2026-03-07
美濃灰リバイバル ― 石から壁へ、そして風景へ ―

これまでぼんやりと思い描いていた、金生山の石灰から地域の漆喰をつくる夢をプロジェクトにしたい考え、Topicsに書いてみることにしました。
岐阜県大垣市赤坂町と揖斐郡池田町にまたがる金生山。この山から産出される石灰は、かつて「美濃灰」と呼ばれていました。
石灰を焼き、壁をつくる技術は、古代より世界各地に存在します。その中で日本の漆喰は、消石灰に海藻糊や繊維を加え、水とともに塗り重ねる湿式工法として独自に発展してきました。
そして漆喰の主材である石灰は、産地名を冠して流通していました。
筑前灰(福岡)
津久見灰(大分)
土佐灰(高知)
野州灰(栃木)
美濃灰(岐阜)
現在も金生山では石灰岩の採掘が続いています。しかし、「美濃灰」の名を冠した地域の漆喰は、現在流通していません。
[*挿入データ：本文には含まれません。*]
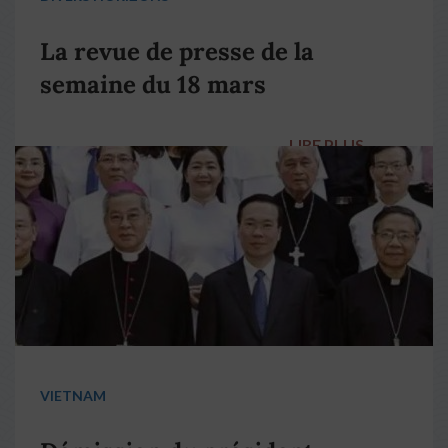
La revue de presse de la
semaine du 18 mars
LIRE PLUS
→
VIETNAM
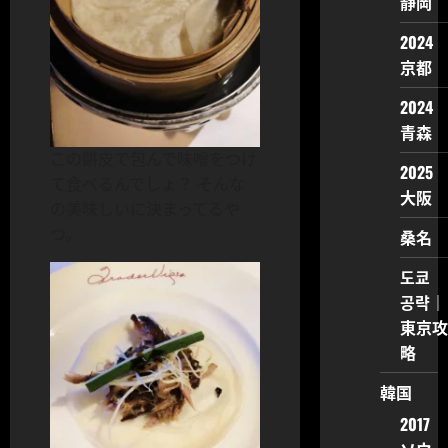
静岡
2024
京都
2024
青森
この餠皮で包んで味噌をつけ
2025
て食べるんでしょ？ そんな
大阪
の美味しいに決まってるや
つ。
桑名
도쿄
공략｜
東京攻
略
韓国
2017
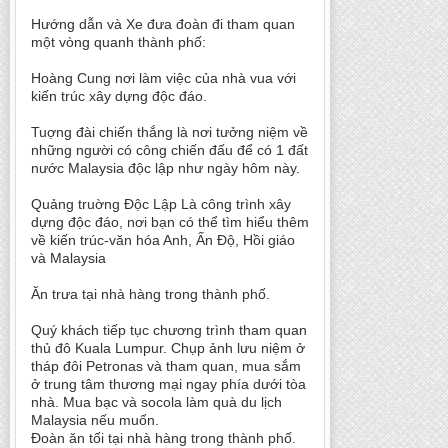
Hướng dẫn và Xe đưa đoàn đi tham quan
một vòng quanh thành phố:
Hoàng Cung nơi làm việc của nhà vua với
kiến trúc xây dựng độc đáo.
Tuợng đài chiến thắng là nơi tưởng niệm về
những người có công chiến đấu để có 1 đất
nước Malaysia độc lập như ngày hôm này.
Quảng truờng Độc Lập Là công trình xây
dựng độc đáo, nơi bạn có thể tìm hiểu thêm
về kiến trúc-văn hóa Anh, Ấn Độ, Hồi giáo
và Malaysia
Ăn trưa tại nhà hàng trong thành phố.
Quý khách tiếp tục chương trình tham quan
thủ đô Kuala Lumpur. Chụp ảnh lưu niệm ở
tháp đôi Petronas và tham quan, mua sắm
ở trung tâm thương mại ngay phía dưới tòa
nhà. Mua bạc và socola làm quà du lịch
Malaysia nếu muốn.
Đoàn ăn tối tại nhà hàng trong thành phố.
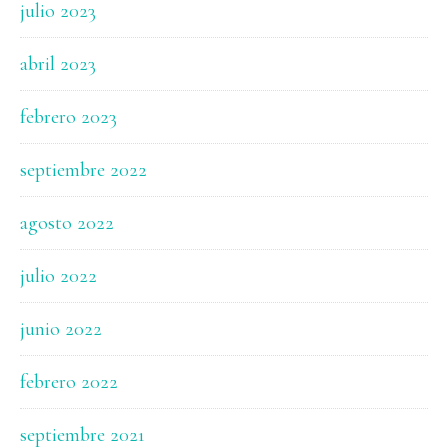
julio 2023
abril 2023
febrero 2023
septiembre 2022
agosto 2022
julio 2022
junio 2022
febrero 2022
septiembre 2021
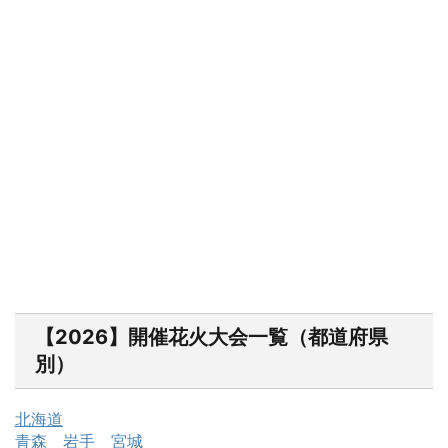
【2026】開催花火大会一覧（都道府県
別）
北海道
青森
岩手
宮城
私は金生山を望める地域、垂井町で育ちました。幼い頃から山が削られていく景色を眺めながら、「なぜ、あれほど削られていくのだろう」と胸の奥で感じていました。自然の恩恵を受けて育った私にとって、それはどこか心の痛む景色でもありました。
2015年、ある講演会で偶然漆喰塗りを体験し、漆喰が石灰から生まれていることを知ります。その頃、地産地消という考え方にも触れ、石灰について学ぶうちに、石灰が私たちの暮らしを根底から支えている素材であることを知りました。
石灰は、鉄鋼、化学、建築、農業、食品など、私たちの生活のさまざまな場面で使われています。山はただ削られているのではなく、私たちの生活を支える素材として使われているのだと気づいたのです。
そして私は、この景色に感謝するようになったと同時に「地域の漆喰をつくりたい」と思うようになりました。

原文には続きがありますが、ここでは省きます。